* What the task requires
Copy each line of the records exactly, stopping only after the line that contains "Moderation zur Prozessaufnahme bis hin zur" has been written, and leave pictures out.

--------

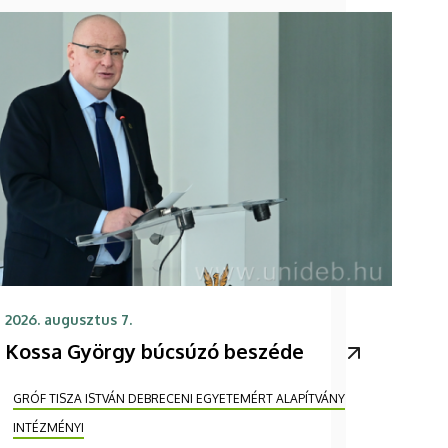
2026. augusztus 7.
Kossa György búcsúzó beszéde
GRÓF TISZA ISTVÁN DEBRECENI EGYETEMÉRT ALAPÍTVÁNY
INTÉZMÉNYI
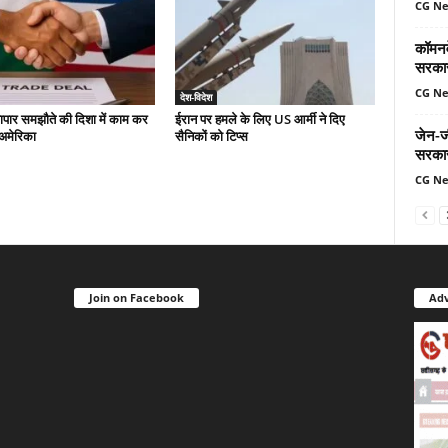
CG N
कॉमनवे
सरकार
CG N
देश-विदेश
यापार समझौते की दिशा में काम कर
ईरान पर हमले के लिए US आर्मी ने दिए
जेन-ज
-अमेरिका
सैनिकों को टिप्स
सरकार,
CG N
Join on Facebook
Adv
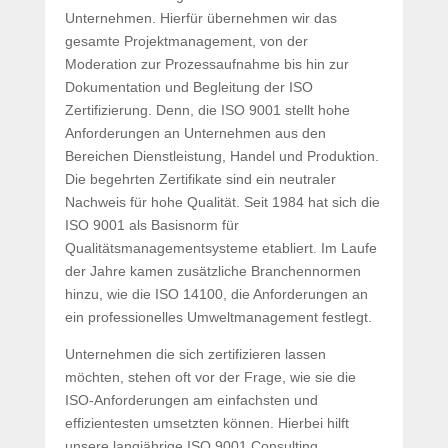
Unternehmen. Hierfür übernehmen wir das
gesamte Projektmanagement, von der
Moderation zur Prozessaufnahme bis hin zur
Dokumentation und Begleitung der ISO
Zertifizierung. Denn, die ISO 9001 stellt hohe
Anforderungen an Unternehmen aus den
Bereichen Dienstleistung, Handel und Produktion.
Die begehrten Zertifikate sind ein neutraler
Nachweis für hohe Qualität. Seit 1984 hat sich die
ISO 9001 als Basisnorm für
Qualitätsmanagementsysteme etabliert. Im Laufe
der Jahre kamen zusätzliche Branchennormen
hinzu, wie die ISO 14100, die Anforderungen an
ein professionelles Umweltmanagement festlegt.
Unternehmen die sich zertifizieren lassen
möchten, stehen oft vor der Frage, wie sie die
ISO-Anforderungen am einfachsten und
effizientesten umsetzten können. Hierbei hilft
unsere langjährige ISO 9001 Consulting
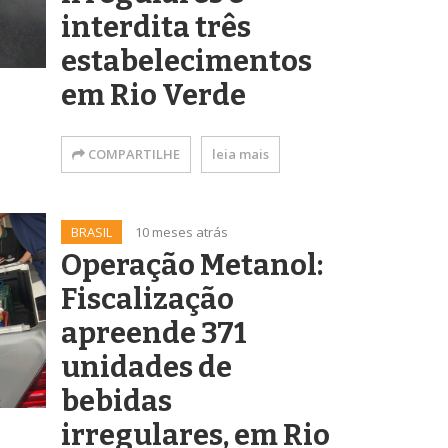
interdita três
estabelecimentos
em Rio Verde
COMPARTILHE
leia mais
BRASIL
10 meses atrás
Operação Metanol:
Fiscalização
apreende 371
unidades de
bebidas
irregulares, em Rio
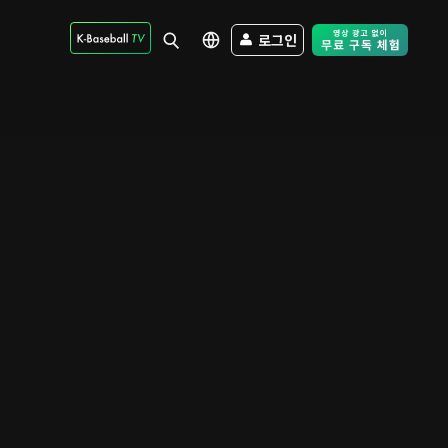
로그인
Free Trial - Sk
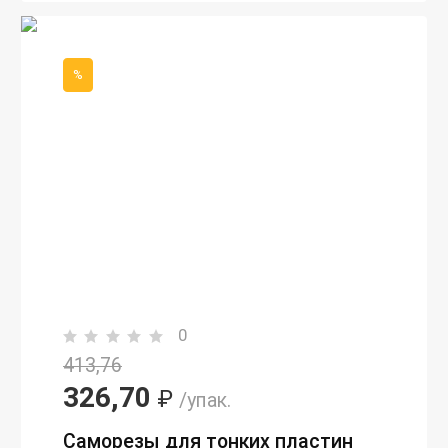
%
0
413,76
326,70
₽
/упак.
Саморезы для тонких пластин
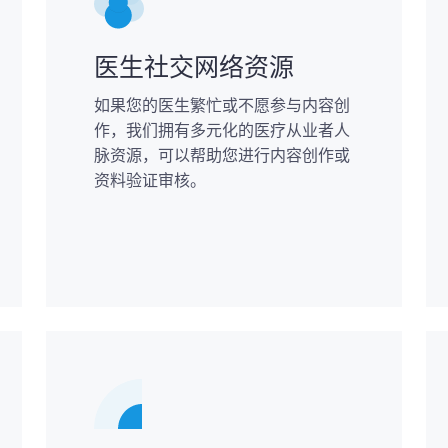
医生社交网络资源
如果您的医生繁忙或不愿参与内容创
作，我们拥有多元化的医疗从业者人
脉资源，可以帮助您进行内容创作或
资料验证审核。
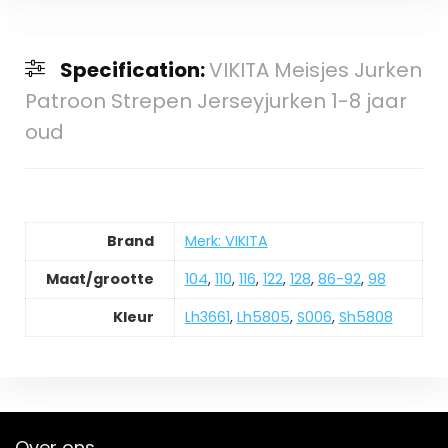
Specification:
VIKITA Meisjes Jurken
Patroon Strepen Jerseyjurken 1-8 jaar
oud
Brand
Merk: VIKITA
Maat/grootte
104
,
110
,
116
,
122
,
128
,
86-92
,
98
Kleur
Lh3661
,
Lh5805
,
S006
,
Sh5808
Over ons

--------

* Response
2026. augusztus 7.
Kossa György búcsúzó beszéde
GRÓF TISZA ISTVÁN DEBRECENI EGYETEMÉRT ALAPÍTVÁNY
INTÉZMÉNYI
CG N
कॉमनवे
सरकार
CG N
देश-विदेश
यापार समझौते की दिशा में काम कर
ईरान पर हमले के लिए US आर्मी ने दिए
जेन-ज
-अमेरिका
सैनिकों को टिप्स
सरकार,
CG N
Join on Facebook
Adv
Unternehmen. Hierfür übernehmen wir das
gesamte Projektmanagement, von der
Moderation zur Prozessaufnahme bis hin zur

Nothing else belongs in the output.